An application was submitted with the Food and Drug Administration for molnupiravir to treat mild-to-moderate COVID-19 in adults at risk of developing a severe illness that may require hospitalization, the companies said in a statement Monday. Submissions to regulatory authorities worldwide are expected in the coming months after interim analysis of clinical trial data found that it cut the risk of hospitalization for such patients by half.

“The extraordinary impact of this pandemic demands that we move with unprecedented urgency, and that is what our teams have done by submitting this application for molnupiravir to the FDA within 10 days of receiving the data,” said Robert M. Davis, Merck’s chief executive officer and president. “We look forward to working with the FDA on its review of our application, and to working with other regulatory agencies as we do everything we can to bring molnupiravir to patients around the world as quickly as possible.”

Molnupiravir can be given to patients at home, unlike Gilead Sciences Inc.’s antiviral remdesivir and monoclonal antibody therapies, which are administered via an intravenous infusion usually in a hospital or a clinic. Treating COVID-19 patients at home avoids the risk of them transmitting the virus to medical staff and other patients. 

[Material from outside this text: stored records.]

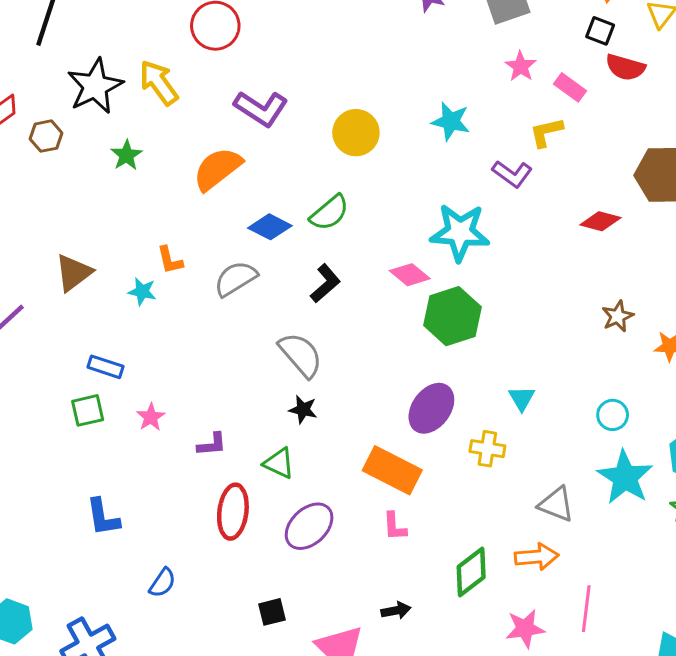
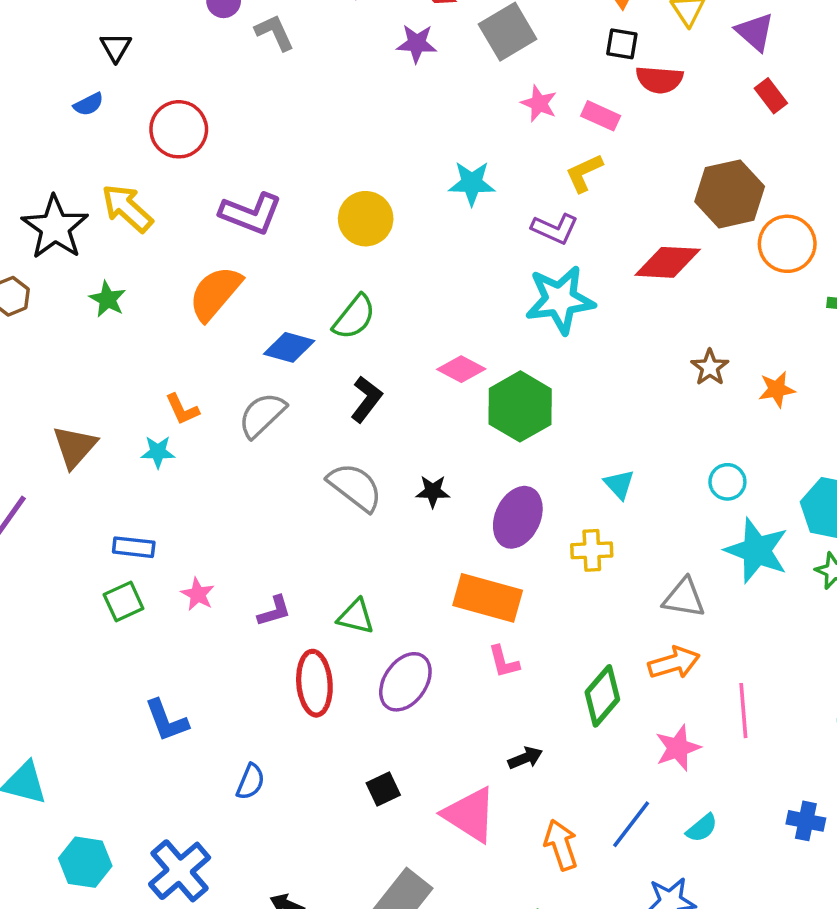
red diamond: (600, 221) -> (668, 262), size x1.4
cyan star: (460, 232) -> (560, 300), moved
black star: (303, 409) -> (433, 491), moved

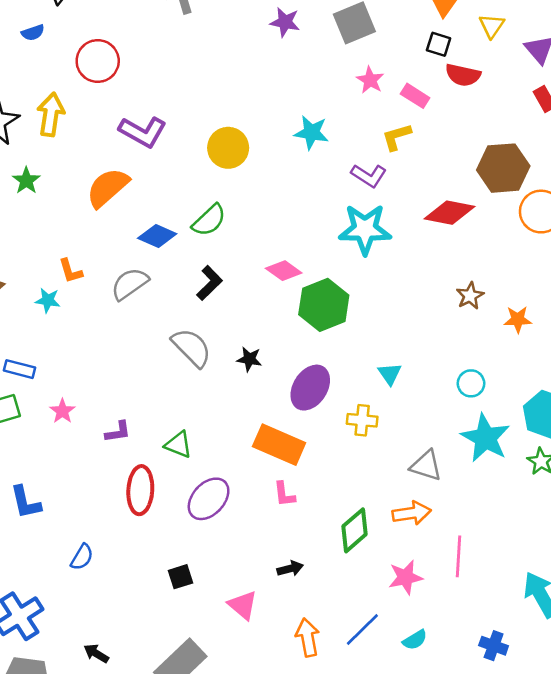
yellow arrow: (127, 208) -> (51, 115), turned 48
pink triangle: (470, 815) -> (243, 605), size x0.7

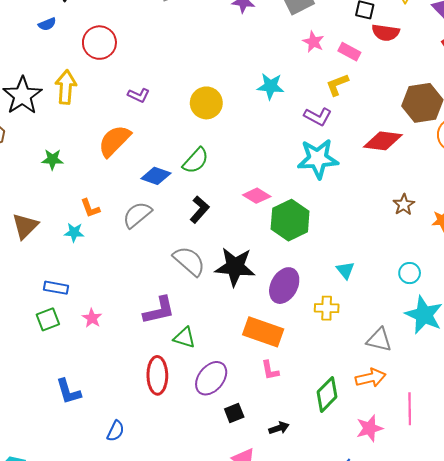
purple L-shape: (143, 132) -> (139, 95), size x0.6
green star: (26, 181) -> (52, 159), moved, turned -30
black star: (249, 359) -> (235, 267), size x2.0
purple L-shape: (118, 432) -> (159, 310), moved, size x1.6
black square: (181, 577) -> (234, 413), moved

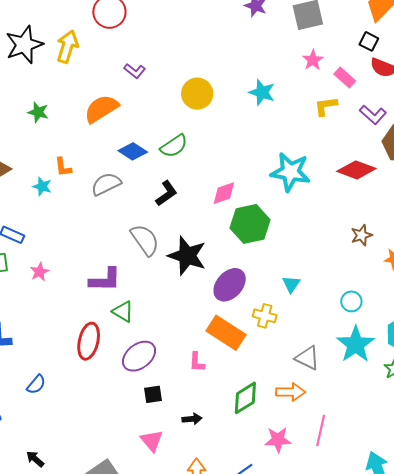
purple L-shape: (318, 116) -> (373, 115), moved
pink diamond: (257, 196) -> (224, 193), turned -64
orange rectangle: (263, 332) -> (226, 333), moved

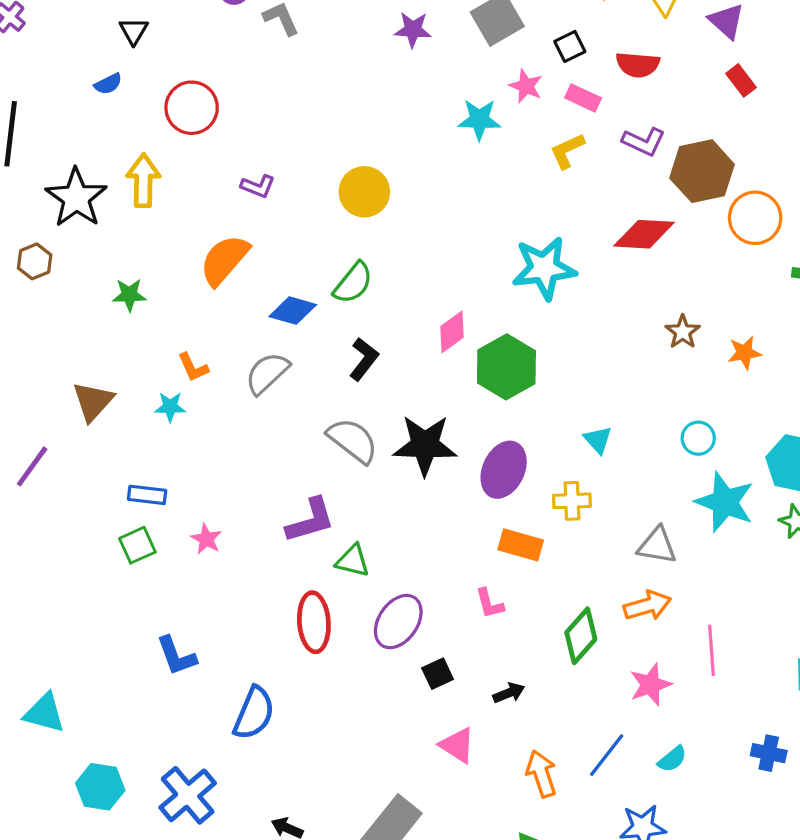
black square: (369, 41) -> (570, 46), moved, turned -36
cyan star: (262, 92) -> (479, 120), moved
orange rectangle: (226, 333) -> (521, 545), size x0.7
blue semicircle: (36, 384) -> (254, 713), size x1.6

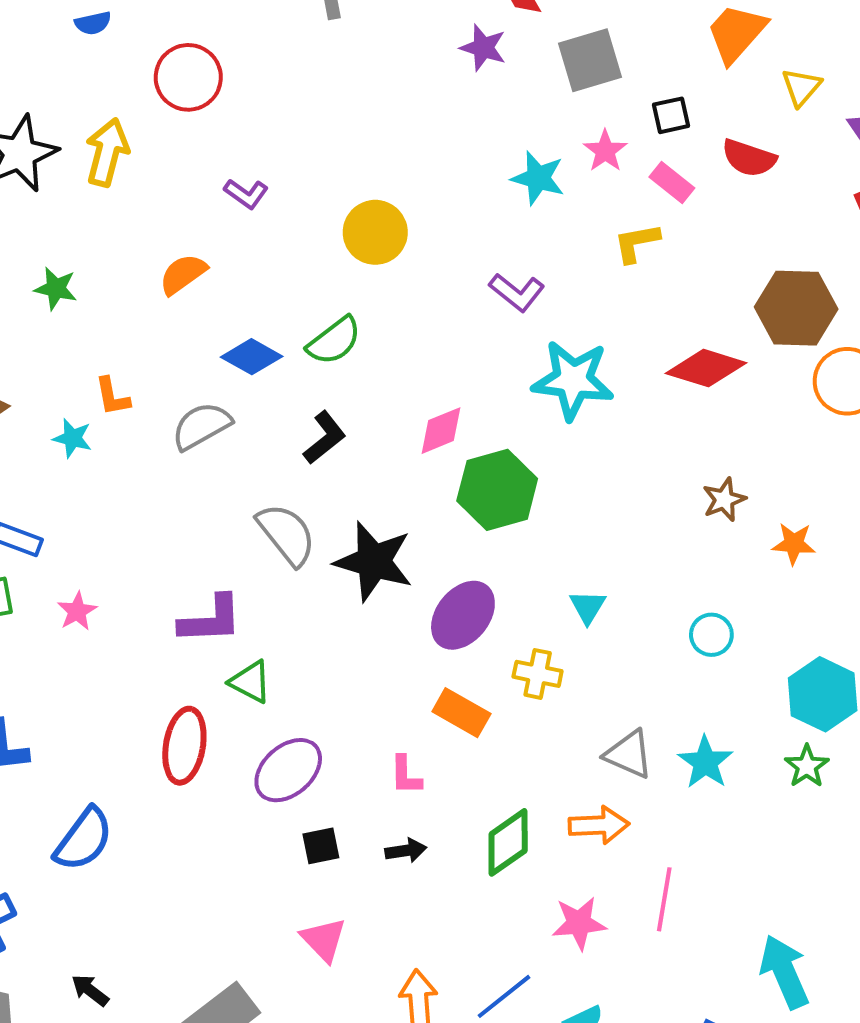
purple L-shape: (644, 142) -> (517, 292), moved
orange semicircle: (224, 260) -> (183, 274), size x0.7
cyan star: (725, 502) -> (705, 762), moved, size x0.7
black arrow: (509, 693) -> (406, 851), moved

Merck shares traded 1% lower in pre-market trading at 6:35 a.m. in New York, erasing part of an earlier decline.

A five-day course of molnupiravir will cost about $700 per patient — a third of the amount of a monoclonal antibody treatment, according to the New York Times. Safe, well-tolerated, affordable and easy-to-administer antivirals are ideal treatments because they directly counter the virus, limiting its damage to the body and the duration of illness. Steroids and blood-thinners that have been shown to improve survival in hospitalized patients don’t directly fight the virus; rather they prevent a worsening of COVID symptoms.

Merck reiterated that it expects to make 10 million treatment courses by the end of 2021, with more doses slated for production in 2022. The drugmaker agreed in June to a $1.2 billion supply deal with the U.S. government under which it will provide 1.7 million courses of the treatment once the drug gains emergency use authorization or approval from the FDA.